Rothfels wurde 1891 in ein assimiliertes jüdisches Elternhauses in Kassel hineingeboren. Er studierte seit 1909 Geschichte bei dem Altmeister Friedrich Meinecke. Als Kriegsfreiwilliger 1914 erlitt er bald nach Kriegsbeginn eine schwere Verletzung und den Verlust eines Beines. Nach 1918 zunächst im Reichsarchiv tätig, widmete er sich der Erforschung der Kriegsschuldfrage und der Vorgeschichte des Krieges, insbesondere der Reichsgründung und Reichssicherung Bismarcks, über dessen Staatsanschauung er schon 1925 einen vielbeachteten Essay vorlegte. Bismarcks Politik und Vermächtnis blieb eines seiner Lebensthemen.

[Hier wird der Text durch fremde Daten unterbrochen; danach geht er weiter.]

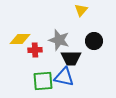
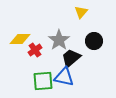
yellow triangle: moved 2 px down
gray star: rotated 20 degrees clockwise
red cross: rotated 32 degrees counterclockwise
black trapezoid: rotated 140 degrees clockwise
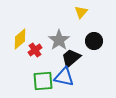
yellow diamond: rotated 40 degrees counterclockwise
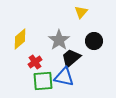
red cross: moved 12 px down
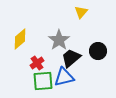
black circle: moved 4 px right, 10 px down
red cross: moved 2 px right, 1 px down
blue triangle: rotated 25 degrees counterclockwise
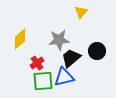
gray star: rotated 30 degrees clockwise
black circle: moved 1 px left
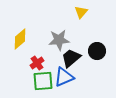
blue triangle: rotated 10 degrees counterclockwise
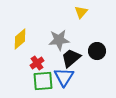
blue triangle: rotated 35 degrees counterclockwise
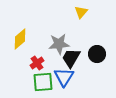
gray star: moved 4 px down
black circle: moved 3 px down
black trapezoid: rotated 20 degrees counterclockwise
green square: moved 1 px down
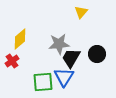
red cross: moved 25 px left, 2 px up
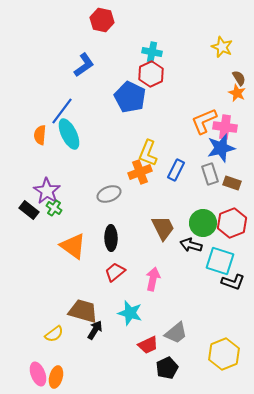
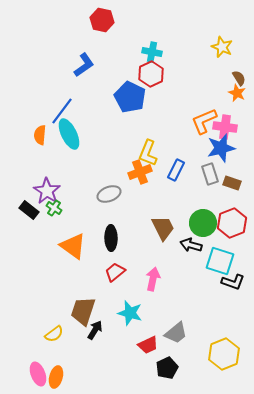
brown trapezoid at (83, 311): rotated 88 degrees counterclockwise
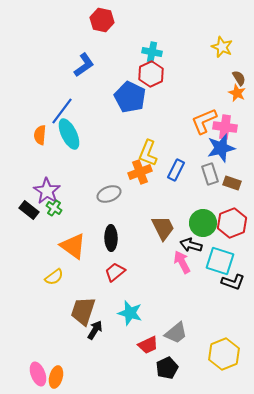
pink arrow at (153, 279): moved 29 px right, 17 px up; rotated 40 degrees counterclockwise
yellow semicircle at (54, 334): moved 57 px up
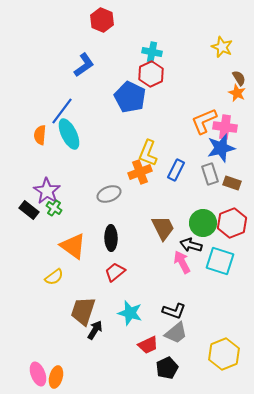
red hexagon at (102, 20): rotated 10 degrees clockwise
black L-shape at (233, 282): moved 59 px left, 29 px down
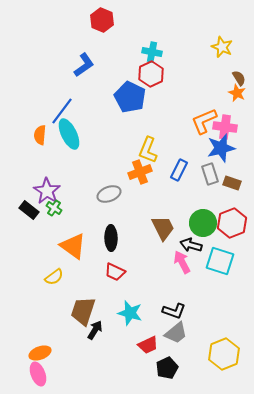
yellow L-shape at (148, 153): moved 3 px up
blue rectangle at (176, 170): moved 3 px right
red trapezoid at (115, 272): rotated 115 degrees counterclockwise
orange ellipse at (56, 377): moved 16 px left, 24 px up; rotated 55 degrees clockwise
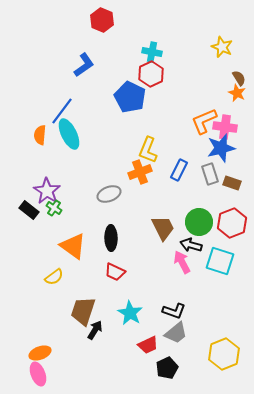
green circle at (203, 223): moved 4 px left, 1 px up
cyan star at (130, 313): rotated 15 degrees clockwise
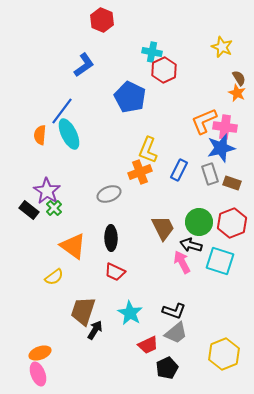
red hexagon at (151, 74): moved 13 px right, 4 px up
green cross at (54, 208): rotated 14 degrees clockwise
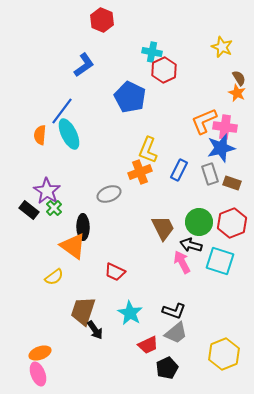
black ellipse at (111, 238): moved 28 px left, 11 px up
black arrow at (95, 330): rotated 114 degrees clockwise
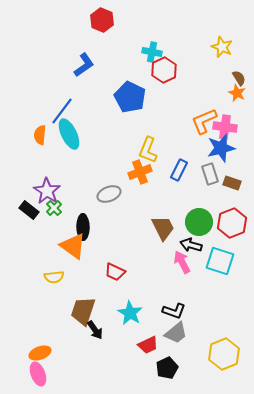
yellow semicircle at (54, 277): rotated 30 degrees clockwise
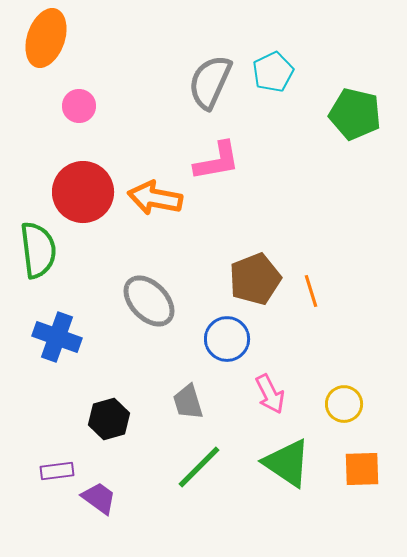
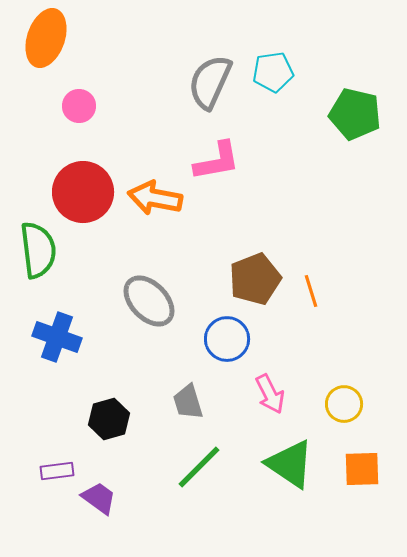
cyan pentagon: rotated 18 degrees clockwise
green triangle: moved 3 px right, 1 px down
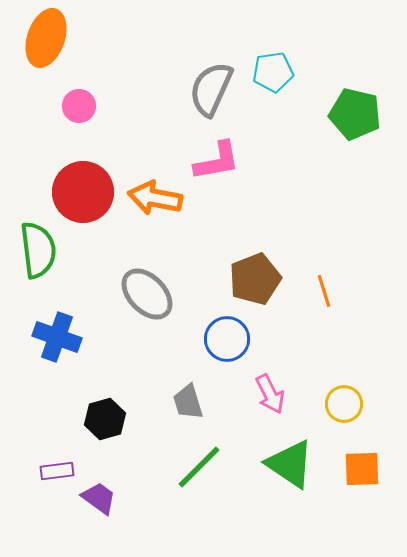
gray semicircle: moved 1 px right, 7 px down
orange line: moved 13 px right
gray ellipse: moved 2 px left, 7 px up
black hexagon: moved 4 px left
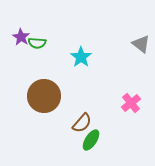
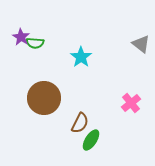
green semicircle: moved 2 px left
brown circle: moved 2 px down
brown semicircle: moved 2 px left; rotated 15 degrees counterclockwise
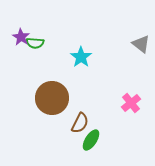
brown circle: moved 8 px right
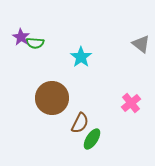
green ellipse: moved 1 px right, 1 px up
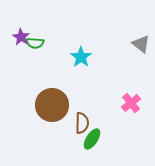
brown circle: moved 7 px down
brown semicircle: moved 2 px right; rotated 25 degrees counterclockwise
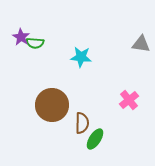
gray triangle: rotated 30 degrees counterclockwise
cyan star: rotated 30 degrees counterclockwise
pink cross: moved 2 px left, 3 px up
green ellipse: moved 3 px right
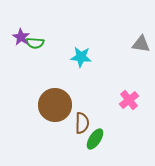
brown circle: moved 3 px right
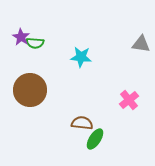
brown circle: moved 25 px left, 15 px up
brown semicircle: rotated 85 degrees counterclockwise
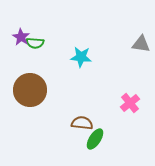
pink cross: moved 1 px right, 3 px down
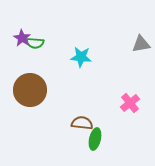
purple star: moved 1 px right, 1 px down
gray triangle: rotated 18 degrees counterclockwise
green ellipse: rotated 20 degrees counterclockwise
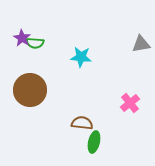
green ellipse: moved 1 px left, 3 px down
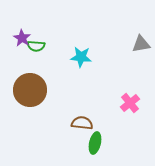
green semicircle: moved 1 px right, 3 px down
green ellipse: moved 1 px right, 1 px down
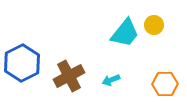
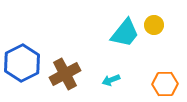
brown cross: moved 4 px left, 2 px up
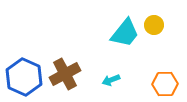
blue hexagon: moved 2 px right, 14 px down; rotated 9 degrees counterclockwise
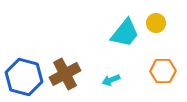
yellow circle: moved 2 px right, 2 px up
blue hexagon: rotated 9 degrees counterclockwise
orange hexagon: moved 2 px left, 13 px up
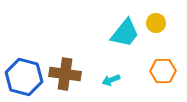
brown cross: rotated 36 degrees clockwise
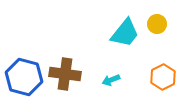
yellow circle: moved 1 px right, 1 px down
orange hexagon: moved 6 px down; rotated 25 degrees counterclockwise
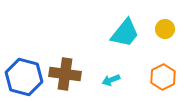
yellow circle: moved 8 px right, 5 px down
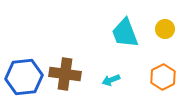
cyan trapezoid: rotated 120 degrees clockwise
blue hexagon: rotated 21 degrees counterclockwise
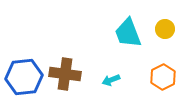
cyan trapezoid: moved 3 px right
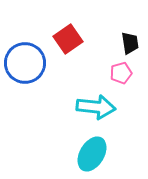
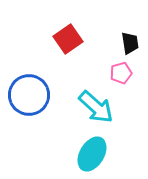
blue circle: moved 4 px right, 32 px down
cyan arrow: rotated 36 degrees clockwise
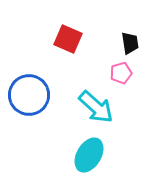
red square: rotated 32 degrees counterclockwise
cyan ellipse: moved 3 px left, 1 px down
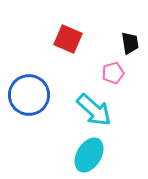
pink pentagon: moved 8 px left
cyan arrow: moved 2 px left, 3 px down
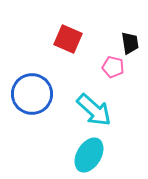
pink pentagon: moved 6 px up; rotated 30 degrees clockwise
blue circle: moved 3 px right, 1 px up
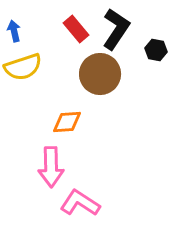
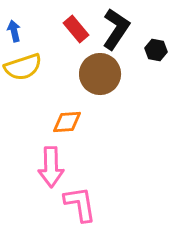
pink L-shape: moved 1 px down; rotated 48 degrees clockwise
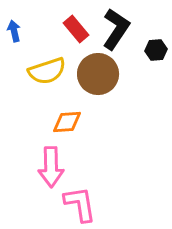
black hexagon: rotated 15 degrees counterclockwise
yellow semicircle: moved 24 px right, 4 px down
brown circle: moved 2 px left
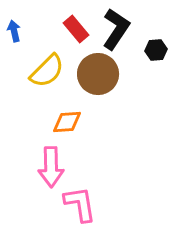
yellow semicircle: rotated 27 degrees counterclockwise
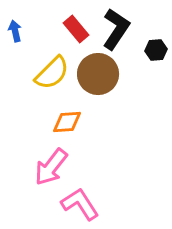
blue arrow: moved 1 px right
yellow semicircle: moved 5 px right, 2 px down
pink arrow: rotated 39 degrees clockwise
pink L-shape: rotated 24 degrees counterclockwise
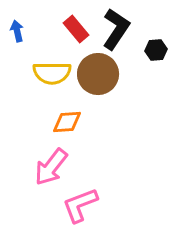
blue arrow: moved 2 px right
yellow semicircle: rotated 45 degrees clockwise
pink L-shape: moved 1 px down; rotated 78 degrees counterclockwise
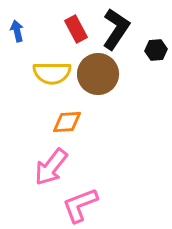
red rectangle: rotated 12 degrees clockwise
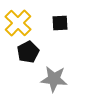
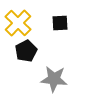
black pentagon: moved 2 px left, 1 px up
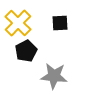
gray star: moved 3 px up
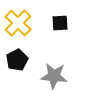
black pentagon: moved 9 px left, 9 px down
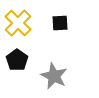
black pentagon: rotated 10 degrees counterclockwise
gray star: rotated 20 degrees clockwise
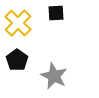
black square: moved 4 px left, 10 px up
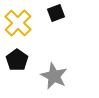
black square: rotated 18 degrees counterclockwise
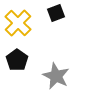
gray star: moved 2 px right
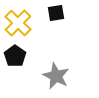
black square: rotated 12 degrees clockwise
black pentagon: moved 2 px left, 4 px up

1926 wurde Rothfels an die "Grenzlanduniversität" Königsberg berufen, wo er sich vor allem den Problemen des national gemischten Raumes Ostmitteleuropa "zwischen Reval und Bukarest" zuwandte. In dessen ethnischer Mischzone und "Gemengelage" erkannte er den Nationalstaat westeuropäischer Prägung, die Nation une et indivisible als ungeeignete politische Lösungsformel und trat für föderale und kulturautonome Ordnungsformen für die hier lebenden nationalen Minderheiten ein.

Als "politisch rechtsstehender" Historiker stand er zu Beginn der dreißiger Jahre volkskonservativen Auffassungen nahe. 1934 wurde er aus rassischen Gründen von den Nationalsozialisten aus dem Lehramt entlassen und nach vielen Demütigungen schließlich 1939 ins britische und dann amerikanische Exil gedrängt. 1951 kehrte er in sein Vaterland zurück, das er als seinen "natürlichen Standort" betrachtete und wo er noch einmal 25 Jahre in Tübingen mit weiter Ausstrahlung wirkte, insbesondere durch die renommierten Vierteljahrshefte für Zeitgeschichte, aber auch durch seine Mitwirkung an einer ersten Dokumentation der deutschen Vertreibungen.

Zu Recht wurde sein 1949 in deutscher Fassung erschienenes Buch "Die deutsche Opposition gegen Hitler" als Verteidigung des deutschen Volkes gegen die historischen Vereinfachungen und moralistischen Schuldsprüche der Sieger und mancher ihrer deutschen Adepten empfunden. Und auch Jan Eckel betont zutreffend den Ansatz dieses Buches, die deutsche Zeitgeschichte und die Ursachen des Nationalsozialismus der "germanozentrischen" Blickverengung entzogen und den nationalsozialistischen Zivilisationsbruch universalhistorisch eingeordnet zu haben in eine gesamteuropäische Kultur- und Moralkrise und als Paradigma der Entartungsmöglichkeiten der modernen säkularisierten westlichen Massengesellschaften insgesamt.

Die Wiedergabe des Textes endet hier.